Schwarze Tage für die europäische Demokratie!

Schwarzer TagDer Rat gibt das Spitzenkandidaten-Prinzip auf. Das ist ein herber Rückschlag für alle, die mehr Demokratie wollen. Und zwar auf Jahre hinaus. Das Beharren darauf, nur einen Spitzenkandidaten zu wählen, bedeutet, dass die Wähler entscheiden sollen, wer Kommissionspräsident wird und nicht die Staatschefs in einer geheimen Kungel-Runde. Was würde man in Deutschland sagen, wenn nach der Bundestagswahl die Ministerpräsidenten der Länder im Hinterzimmer darüber entscheiden, welcher ihrer Landesminister KanzlerIn wird? Mehr Demokratie wagen geht anders.

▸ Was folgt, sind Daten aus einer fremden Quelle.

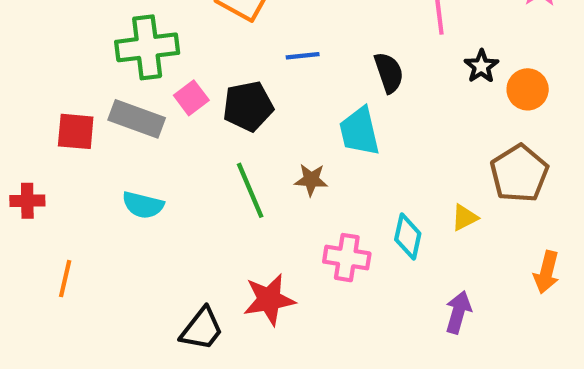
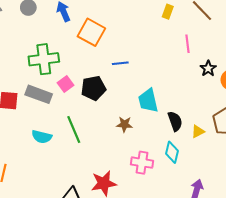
black semicircle: (389, 73) -> (175, 121), moved
green line: (250, 190) -> (74, 129), moved
yellow triangle: (465, 218) -> (198, 132), moved

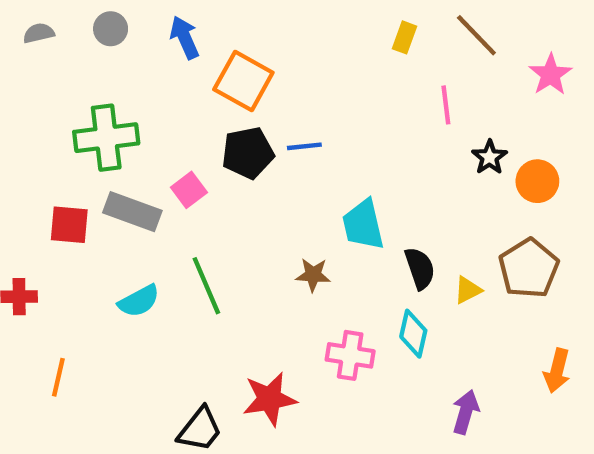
green cross: (44, 59) -> (106, 138), moved
black pentagon: (93, 88) -> (248, 153), moved
cyan semicircle: (42, 137) -> (139, 301), turned -42

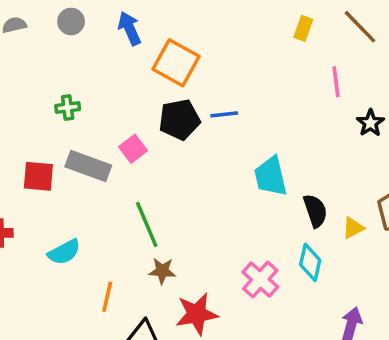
green cross: (106, 138) -> (68, 108), size x0.5
brown star: (313, 275) -> (162, 271), moved
cyan semicircle: (139, 301) -> (64, 252), moved
pink cross: (350, 355) -> (260, 280), turned 33
orange line: (58, 377) -> (107, 297), moved

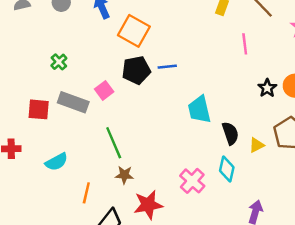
green cross: (68, 108) -> (59, 62), turned -35
black star: (370, 123) -> (267, 88), moved

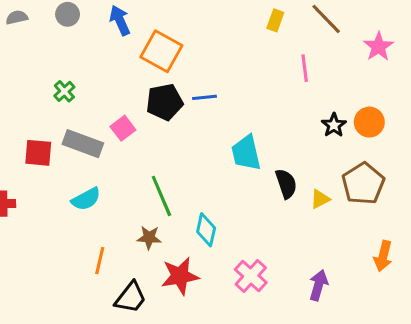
green line: (114, 143) -> (161, 196), moved
cyan semicircle: (56, 162) -> (86, 199), moved
cyan diamond: (227, 169) -> (206, 230), moved
pink cross: (192, 181) -> (251, 276), moved

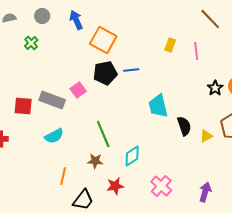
yellow rectangle: (275, 20) -> (170, 45), moved
green cross: (64, 91) -> (31, 43), moved
cyan diamond: (206, 230) -> (132, 156), turned 45
red star: (180, 276) -> (115, 186), size x0.7

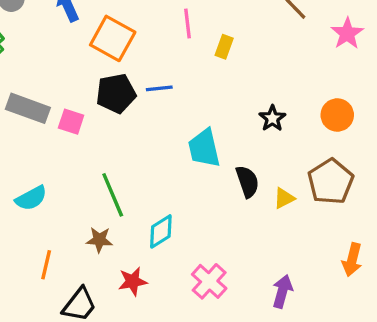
pink line: (196, 51) -> (188, 23), moved
black star: (215, 88) -> (272, 118), moved
pink square: (78, 90) -> (71, 122), turned -35
gray rectangle: (52, 100) -> (28, 108), moved

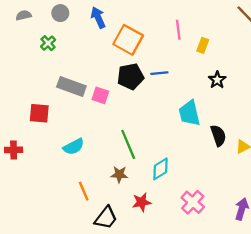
black star: (272, 118) -> (217, 80), moved
orange line: (46, 265) -> (84, 191), turned -36

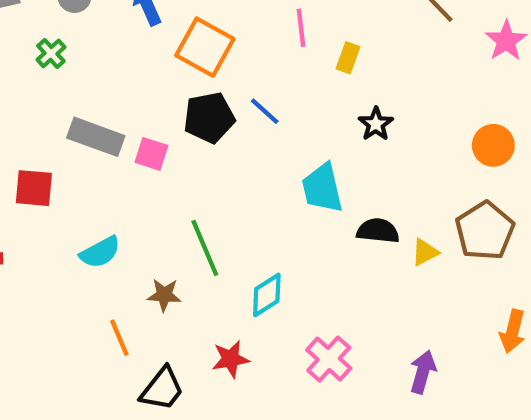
blue line: (159, 73) -> (265, 111), turned 48
black semicircle: (218, 135) -> (378, 231), turned -65
brown star: (119, 174) -> (164, 295), moved

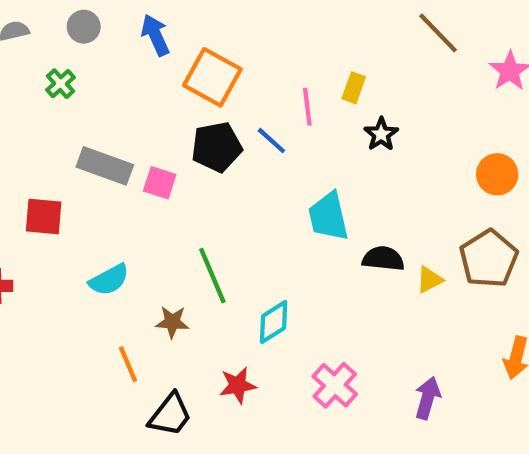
pink line: (301, 28) -> (307, 107), moved
black star: (376, 124) -> (381, 134), moved

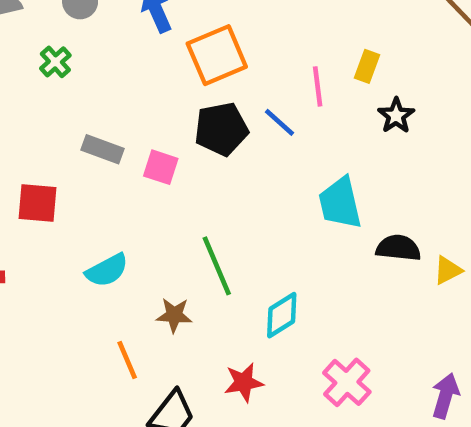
orange square: (212, 77) -> (217, 55), turned 38
gray rectangle: (105, 166) -> (102, 149), size x0.7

Gleichzeitig ist die Ratsempfehlung ein Kniefall vor den Rechtsaußen in Europa. Insbesondere der ungarische Präsident Orban hat sich vehement gegen Timmermans ausgesprochen, weil dieser konsequent gegen die Verletzung der Rechtstaatlichkeit in Ungarn Front gemacht hat. Obwohl im Rat die notwendige Mehrheit für Timmermans gegeben war, haben Kanzlerin Merkel und Präsident Macron es vorgezogen, sich dem rechten Druck zu beugen.

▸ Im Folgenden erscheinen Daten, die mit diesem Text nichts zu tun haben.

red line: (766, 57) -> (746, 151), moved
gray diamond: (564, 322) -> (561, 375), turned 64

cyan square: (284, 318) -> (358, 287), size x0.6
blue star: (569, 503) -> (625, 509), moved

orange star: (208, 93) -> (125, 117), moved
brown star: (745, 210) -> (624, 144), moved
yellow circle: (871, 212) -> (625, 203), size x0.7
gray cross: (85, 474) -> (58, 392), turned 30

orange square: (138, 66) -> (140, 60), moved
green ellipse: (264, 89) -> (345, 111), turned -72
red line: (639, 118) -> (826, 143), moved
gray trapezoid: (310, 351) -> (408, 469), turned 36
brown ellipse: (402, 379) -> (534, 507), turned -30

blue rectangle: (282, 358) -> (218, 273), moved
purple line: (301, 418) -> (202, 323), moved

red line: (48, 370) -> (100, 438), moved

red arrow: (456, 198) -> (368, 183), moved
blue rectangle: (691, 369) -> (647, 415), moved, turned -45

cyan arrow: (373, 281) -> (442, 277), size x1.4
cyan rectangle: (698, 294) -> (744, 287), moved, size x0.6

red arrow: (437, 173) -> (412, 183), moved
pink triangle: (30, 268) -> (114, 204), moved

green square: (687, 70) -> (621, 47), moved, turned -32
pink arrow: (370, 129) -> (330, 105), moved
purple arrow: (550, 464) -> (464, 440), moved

Erschwerend kommt hinzu, dass mit Ursula von der Leyen auch noch eine deutsche Ministerin vorgeschlagen wurde, die in ihrem Amt keineswegs mit Spitzenleistungen geglänzt hat. Berateraffären, Kostenexplosionen bei der Renovierung der Gorch Fock und eine in manchen Teilen nicht einsatzfähige Bundeswehr gehören zur Bilanz ihrer langjährigen Amtszeit. Sind das die Fähigkeiten, die frau als Chefin der wichtigsten Behörde in der EU braucht?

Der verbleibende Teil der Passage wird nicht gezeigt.